Q: What’s the best way for me to
prevent dry skin since I have to wash my hands so often?
A: Studies demonstrate that hand lotions
can reduce skin scaling and cracking, which may reduce microbial shedding from
the hands. Choosing an effective emollient and promoting its use by staff
are of key importance. Purchasers should seek the advice of pharmacists and
infection control teams to ensure that hand-hygiene products are chosen
carefully, in line with evidence-based recommendations.
Q: I barely have time practice
appropriate hand hygiene; how can I possibly keep my hands moisturized as well?
A: The continuing nursing shortage and
heavy staff workloads make it difficult for healthcare workers to find time to
wash hands or use alcohol handrubs between patients, much less also apply a
moisturizing product. Products and practices that make it easy for healthcare
workers to comply with recommendations regarding the use of moisturizers have
the potential to make a significant contribution to better hand hygiene, fewer
healthcare-associated infections, and lower healthcare costs.2 Medical gloves
and other hand-hygiene products are now available with integrated emollients and
therapeutic agents. When considering these products, it’s important to review
quantitative test data to ensure that agents are present in the right
combination and in large enough amounts to truly provide benefits to the skin.

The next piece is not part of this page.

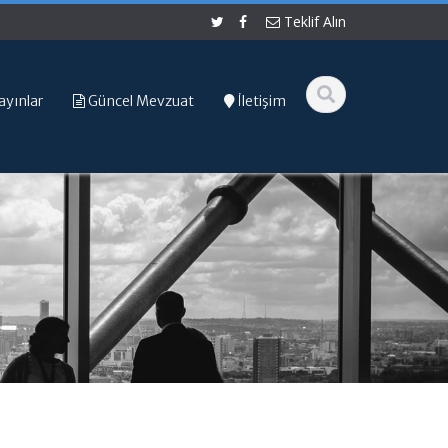
Teklif Alın
ayınlar
Güncel Mevzuat
İletişim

Additionally, the formulas should be optimized to provide maximum benefit during
typical clinical usage.
Q: What’s involved in a hand-care
plan?
A: By undertaking a consistent, effective
hand-care regimen, healthcare professionals will maintain the integrity of their
skin as their first line of defense against the spread of bloodborne pathogens
such as hepatitis B, C or even HIV and other potentially infectious
microorganisms. An important challenge is to maximize the antimicrobial value of
handhygiene practices while minimizing changes to skin health or microflora.
Strategies for meeting this challenge include:
- Reduce surgical scrub times
- Replace irritating hand
hygiene products with preparations that are less damaging to the skin
- Develop and promote compliance with appropriate hand washing practices
- Educate clinical staff regarding the risks and prevention of irritant contact
dermatitis and dry skin
- Provide caregivers with approved hand lotions/moisturizers
- Promote appropriate glove usage
Q: Won’t
washing my hands frequently and properly absolutely protect me from
hospital-acquired infections?
A: There’s a bit of a conundrum when it
comes to handwashing and infection control. The repeated use of hand-scrub and
handwashing products, as recommended in the CDC’s “Guideline for Hand
Hygiene in Healthcare Settings,” can expose clinicians to substances such as
iodophors, chlorhexidine, triclosan, and alcohol-based products — all of which
are commonly reported irritants. As a result, if you must wash your hands and
change gloves between every patient or procedure, you are likely to become
susceptible not only to dry skin, but also to skin irritations and acute or
chronic irritant contact dermatitis. In addition to the increased risk of
transferring infection to patients, broken skin puts employees at additional
risk of exposure to infectious organisms such as hepatitis B or C, or even HIV.
Damaged skin also provides a more direct route for contact organisms to enter
the bloodstream.
Deborah Davis, PhD, MBA, MS is
technical director for the gloves business unit of Cardinal Health. Her primary
responsibilities include driving clinical research initiatives; coordinating
various aspects of product development between the marketing, regulatory,
manufacturing, and research and development organizations, and publication and
presentation of technical information for customers and field sales personnel.
References:
1. Boyce, J.M., Pittet, D. Guideline for hand Hygiene in
Health-care Settings: Recommendations of the Healthcare Infection Control
Practices Advisory Committee and the HICPAC/SHEA/APIC/IDSA Hand Hygiene Task
Force. 23, 12 Suppl. Infect Control Hosp Epidem. 2002.
2. Larson, E. Skin hygiene and infection prevention: more of
the same or different approaches? Clin Inf Dis. 1999; 29:1287-94.